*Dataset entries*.
* * * * * * * * *
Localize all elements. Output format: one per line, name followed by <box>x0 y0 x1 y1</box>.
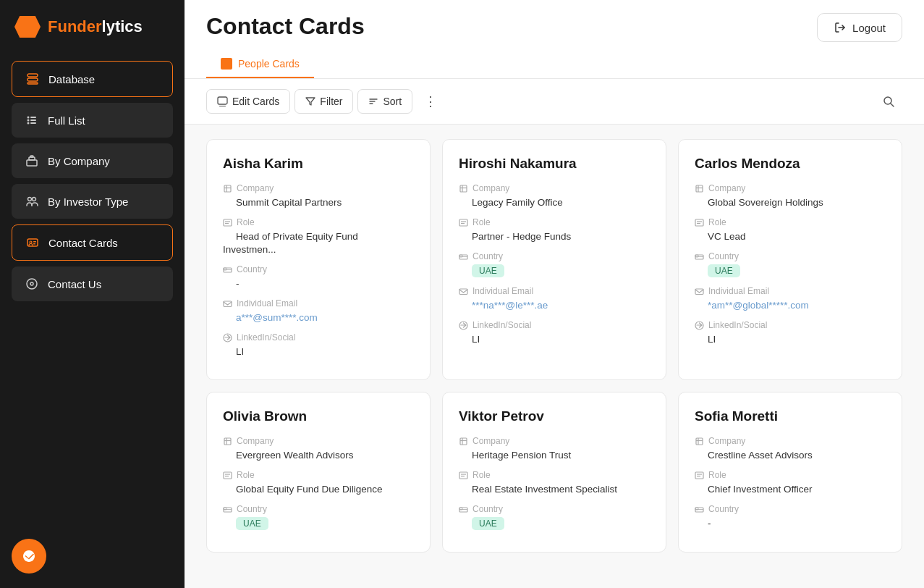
role-field: Role Head of Private Equity Fund Investm… <box>223 217 414 256</box>
company-field: Company Legacy Family Office <box>459 183 650 209</box>
svg-rect-17 <box>33 243 35 245</box>
page-title: Contact Cards <box>206 13 365 40</box>
svg-rect-6 <box>30 117 36 118</box>
linkedin-label: LinkedIn/Social <box>237 332 295 343</box>
sub-tabs: People Cards <box>206 51 902 78</box>
company-icon <box>695 437 704 446</box>
search-icon <box>882 95 895 108</box>
svg-rect-64 <box>224 472 232 479</box>
fab-button[interactable] <box>12 539 46 574</box>
email-value[interactable]: *am**@global*****.com <box>695 300 809 311</box>
svg-rect-82 <box>695 472 703 479</box>
card-name: Sofia Moretti <box>695 408 886 424</box>
svg-rect-39 <box>460 185 467 192</box>
company-value: Evergreen Wealth Advisors <box>223 450 354 461</box>
sidebar-item-full-list[interactable]: Full List <box>12 103 173 138</box>
role-field: Role Chief Investment Officer <box>695 470 886 495</box>
svg-point-13 <box>33 198 36 201</box>
contact-cards-icon <box>25 235 40 250</box>
svg-point-12 <box>28 198 32 201</box>
svg-rect-42 <box>459 219 467 226</box>
contact-card: Sofia Moretti Company Crestline Asset Ad… <box>678 392 902 553</box>
contact-card: Hiroshi Nakamura Company Legacy Family O… <box>442 139 666 380</box>
svg-rect-2 <box>27 83 38 84</box>
sort-button[interactable]: Sort <box>357 89 412 114</box>
card-name: Carlos Mendoza <box>695 156 886 172</box>
logout-button[interactable]: Logout <box>817 13 902 42</box>
role-value: Head of Private Equity Fund Investmen... <box>223 231 358 255</box>
svg-point-15 <box>30 241 32 243</box>
country-field: Country UAE <box>459 251 650 277</box>
sidebar-item-contact-cards-label: Contact Cards <box>48 237 118 249</box>
svg-rect-73 <box>459 472 467 479</box>
country-label: Country <box>708 504 739 514</box>
svg-rect-7 <box>30 119 36 121</box>
company-value: Crestline Asset Advisors <box>695 450 813 461</box>
search-button[interactable] <box>875 89 902 114</box>
card-name: Olivia Brown <box>223 408 414 424</box>
email-field: Individual Email ***na***@le***.ae <box>459 286 650 311</box>
role-value: Chief Investment Officer <box>695 484 813 495</box>
company-label: Company <box>237 436 274 446</box>
more-options-icon: ⋮ <box>424 94 438 109</box>
svg-rect-61 <box>224 438 231 445</box>
role-icon <box>223 218 232 227</box>
edit-cards-label: Edit Cards <box>232 96 279 107</box>
company-value: Global Sovereign Holdings <box>695 197 823 208</box>
filter-button[interactable]: Filter <box>294 89 353 114</box>
email-icon <box>695 287 704 296</box>
company-icon <box>695 184 704 193</box>
sidebar-item-contact-cards[interactable]: Contact Cards <box>12 224 173 261</box>
company-icon <box>459 184 468 193</box>
email-field: Individual Email *am**@global*****.com <box>695 286 886 311</box>
country-badge: UAE <box>472 517 504 530</box>
svg-rect-16 <box>33 241 36 243</box>
tab-people-cards[interactable]: People Cards <box>206 51 314 78</box>
country-label: Country <box>472 251 503 261</box>
company-field: Company Crestline Asset Advisors <box>695 436 886 461</box>
by-investor-type-icon <box>25 194 39 209</box>
country-icon <box>695 505 704 514</box>
role-label: Role <box>708 217 726 227</box>
edit-cards-button[interactable]: Edit Cards <box>206 89 290 114</box>
country-label: Country <box>237 264 267 274</box>
country-label: Country <box>708 251 739 261</box>
role-value: Partner - Hedge Funds <box>459 231 571 242</box>
role-field: Role Partner - Hedge Funds <box>459 217 650 243</box>
svg-rect-0 <box>27 74 38 77</box>
svg-rect-21 <box>218 97 227 104</box>
svg-point-19 <box>30 282 33 285</box>
linkedin-field: LinkedIn/Social LI <box>459 320 650 345</box>
country-field: Country UAE <box>695 251 886 277</box>
sidebar-item-by-company[interactable]: By Company <box>12 143 173 178</box>
linkedin-icon <box>459 321 468 330</box>
role-icon <box>223 471 232 480</box>
email-value[interactable]: a***@sum****.com <box>223 312 318 323</box>
company-label: Company <box>472 436 509 446</box>
svg-rect-48 <box>459 289 467 295</box>
by-company-icon <box>25 154 39 168</box>
role-icon <box>459 218 468 227</box>
top-header: Contact Cards Logout People Cards <box>185 0 924 79</box>
linkedin-value: LI <box>223 346 244 357</box>
filter-icon <box>305 96 315 106</box>
contact-card: Olivia Brown Company Evergreen Wealth Ad… <box>206 392 431 553</box>
email-value[interactable]: ***na***@le***.ae <box>459 300 548 311</box>
linkedin-label: LinkedIn/Social <box>472 320 531 330</box>
card-name: Aisha Karim <box>223 156 414 172</box>
svg-rect-1 <box>27 78 38 81</box>
country-value: - <box>223 278 240 289</box>
logo-text: Funderlytics <box>48 17 143 36</box>
sidebar-item-contact-us[interactable]: Contact Us <box>12 266 173 301</box>
linkedin-field: LinkedIn/Social LI <box>695 320 886 345</box>
email-icon <box>459 287 468 296</box>
country-icon <box>223 265 232 274</box>
company-field: Company Global Sovereign Holdings <box>695 183 886 209</box>
sidebar-item-by-investor-type[interactable]: By Investor Type <box>12 184 173 219</box>
more-options-button[interactable]: ⋮ <box>417 88 446 115</box>
sidebar-item-database[interactable]: Database <box>12 61 173 97</box>
linkedin-value: LI <box>695 334 716 345</box>
country-field: Country UAE <box>459 504 650 530</box>
svg-rect-31 <box>224 219 232 226</box>
country-value: - <box>695 518 711 529</box>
* * * * * * * * *
*DIRECTIONS FOR THIS TASK*. A verbatim copy of the entries, stripped of pictures, should be produced.

*TASK RESULT*.
Localize all elements. Output format: one per line, name followed by <box>x0 y0 x1 y1</box>.
role-field: Role Head of Private Equity Fund Investm… <box>223 217 414 256</box>
company-field: Company Legacy Family Office <box>459 183 650 209</box>
svg-rect-17 <box>33 243 35 245</box>
page-title: Contact Cards <box>206 13 365 40</box>
svg-rect-6 <box>30 117 36 118</box>
linkedin-label: LinkedIn/Social <box>237 332 295 343</box>
sub-tabs: People Cards <box>206 51 902 78</box>
company-icon <box>695 437 704 446</box>
search-icon <box>882 95 895 108</box>
svg-rect-64 <box>224 472 232 479</box>
fab-button[interactable] <box>12 539 46 574</box>
email-value[interactable]: *am**@global*****.com <box>695 300 809 311</box>
svg-rect-82 <box>695 472 703 479</box>
card-name: Sofia Moretti <box>695 408 886 424</box>
svg-rect-39 <box>460 185 467 192</box>
company-value: Evergreen Wealth Advisors <box>223 450 354 461</box>
sidebar-item-full-list[interactable]: Full List <box>12 103 173 138</box>
role-field: Role Chief Investment Officer <box>695 470 886 495</box>
svg-point-13 <box>33 198 36 201</box>
contact-cards-icon <box>25 235 40 250</box>
svg-point-12 <box>28 198 32 201</box>
svg-rect-42 <box>459 219 467 226</box>
contact-card: Sofia Moretti Company Crestline Asset Ad… <box>678 392 902 553</box>
contact-card: Hiroshi Nakamura Company Legacy Family O… <box>442 139 666 380</box>
svg-rect-2 <box>27 83 38 84</box>
sort-button[interactable]: Sort <box>357 89 412 114</box>
card-name: Carlos Mendoza <box>695 156 886 172</box>
logout-button[interactable]: Logout <box>817 13 902 42</box>
role-value: Head of Private Equity Fund Investmen... <box>223 231 358 255</box>
svg-point-15 <box>30 241 32 243</box>
country-field: Country UAE <box>459 251 650 277</box>
sidebar-item-contact-cards-label: Contact Cards <box>48 237 118 249</box>
svg-rect-73 <box>459 472 467 479</box>
country-label: Country <box>708 504 739 514</box>
svg-rect-7 <box>30 119 36 121</box>
company-value: Crestline Asset Advisors <box>695 450 813 461</box>
search-button[interactable] <box>875 89 902 114</box>
card-name: Olivia Brown <box>223 408 414 424</box>
email-field: Individual Email ***na***@le***.ae <box>459 286 650 311</box>
role-value: Chief Investment Officer <box>695 484 813 495</box>
company-label: Company <box>237 436 274 446</box>
more-options-icon: ⋮ <box>424 94 438 109</box>
svg-rect-61 <box>224 438 231 445</box>
role-icon <box>223 218 232 227</box>
edit-cards-label: Edit Cards <box>232 96 279 107</box>
company-value: Global Sovereign Holdings <box>695 197 823 208</box>
filter-button[interactable]: Filter <box>294 89 353 114</box>
email-icon <box>695 287 704 296</box>
company-icon <box>695 184 704 193</box>
sidebar-item-contact-cards[interactable]: Contact Cards <box>12 224 173 261</box>
company-icon <box>459 184 468 193</box>
email-field: Individual Email *am**@global*****.com <box>695 286 886 311</box>
country-badge: UAE <box>472 517 504 530</box>
svg-rect-16 <box>33 241 36 243</box>
tab-people-cards[interactable]: People Cards <box>206 51 314 78</box>
country-label: Country <box>472 251 503 261</box>
company-field: Company Crestline Asset Advisors <box>695 436 886 461</box>
by-investor-type-icon <box>25 194 39 209</box>
country-icon <box>695 505 704 514</box>
role-label: Role <box>708 217 726 227</box>
edit-cards-button[interactable]: Edit Cards <box>206 89 290 114</box>
country-label: Country <box>237 264 267 274</box>
country-label: Country <box>708 251 739 261</box>
role-value: Partner - Hedge Funds <box>459 231 571 242</box>
role-field: Role Partner - Hedge Funds <box>459 217 650 243</box>
svg-rect-0 <box>27 74 38 77</box>
svg-rect-21 <box>218 97 227 104</box>
svg-point-19 <box>30 282 33 285</box>
linkedin-field: LinkedIn/Social LI <box>459 320 650 345</box>
country-field: Country UAE <box>695 251 886 277</box>
sidebar-item-by-company[interactable]: By Company <box>12 143 173 178</box>
linkedin-icon <box>459 321 468 330</box>
role-icon <box>223 471 232 480</box>
email-value[interactable]: a***@sum****.com <box>223 312 318 323</box>
company-label: Company <box>472 436 509 446</box>
svg-rect-48 <box>459 289 467 295</box>
by-company-icon <box>25 154 39 168</box>
role-icon <box>459 218 468 227</box>
top-header: Contact Cards Logout People Cards <box>185 0 924 79</box>
linkedin-value: LI <box>223 346 244 357</box>
filter-icon <box>305 96 315 106</box>
contact-card: Olivia Brown Company Evergreen Wealth Ad… <box>206 392 431 553</box>
email-value[interactable]: ***na***@le***.ae <box>459 300 548 311</box>
linkedin-label: LinkedIn/Social <box>472 320 531 330</box>
card-name: Aisha Karim <box>223 156 414 172</box>
svg-rect-1 <box>27 78 38 81</box>
country-value: - <box>223 278 240 289</box>
logo-text: Funderlytics <box>48 17 143 36</box>
sidebar-item-contact-us[interactable]: Contact Us <box>12 266 173 301</box>
linkedin-field: LinkedIn/Social LI <box>695 320 886 345</box>
email-icon <box>459 287 468 296</box>
country-icon <box>223 265 232 274</box>
company-field: Company Global Sovereign Holdings <box>695 183 886 209</box>
sidebar-item-by-investor-type[interactable]: By Investor Type <box>12 184 173 219</box>
more-options-button[interactable]: ⋮ <box>417 88 446 115</box>
sidebar-item-database[interactable]: Database <box>12 61 173 97</box>
linkedin-value: LI <box>695 334 716 345</box>
country-field: Country UAE <box>459 504 650 530</box>
svg-rect-31 <box>224 219 232 226</box>
country-value: - <box>695 518 711 529</box>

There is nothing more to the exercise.